The Florida Supreme Court on Thursday said a workers’ compensation insurance patient can sue two healthcare providers after they billed her for care.
Justices unanimously upheld a 2nd District Court of Appeal decision that allowed Patty Davis to pursue a lawsuit under a law known as the Florida Consumer Collection Practices Act.
Davis suffered an on-the-job injury in December 2013 and applied for workers’ compensation benefits. As part of those benefits, she received a chest X-ray from Sheridan Radiology Services of Pinellas, Inc., a subsidiary of Sheridan Healthcare, Inc., and testing from Laboratory Corporation of America and Laboratory Corporation of America Holdings, according to court documents.
Sheridan and Labcorp repeatedly billed Davis, who said her employer’s workers’ compensation insurer was responsible for payments. Davis alleged in lawsuits that the billing attempts were “an attempt to collect an illegitimate debt” under the Florida Consumer Collection Practices Act, according to the Supreme Court.
Sheridan and Labcorp argued the issue was about workers’ compensation reimbursement that should be resolved by the Florida Department of Financial Services, not under the consumer collection practices law.
A Hillsborough County circuit judge agreed with the companies and dismissed Davis’ claims.

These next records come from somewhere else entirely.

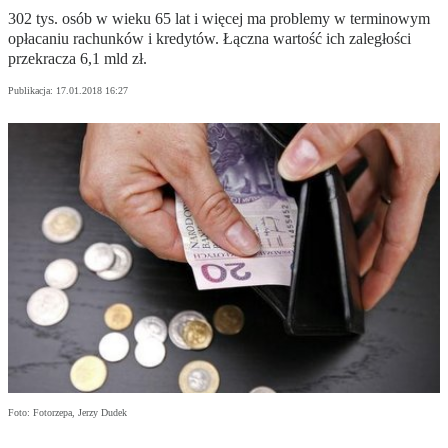
302 tys. osób w wieku 65 lat i więcej ma problemy w terminowym
opłacaniu rachunków i kredytów. Łączna wartość ich zaległości
przekracza 6,1 mld zł.
Publikacja:
17.01.2018 16:27
Foto: Fotorzepa, Jerzy Dudek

But a panel of the 2nd District Court of Appeal in 2019 reversed that decision, while asking the Supreme Court to take up the matter.
In a 19-page opinion, justices said the dispute was not a reimbursement issue that would be decided by the Department of Financial Services, which oversees the workers’ compensation system.
“The dispute here arises from alleged prohibited billing, which involves the relationship between the billing provider and the billed injured worker,” the opinion said. “This is distinct from reimbursement matters, which involve the relationship between the provider and the carrier.”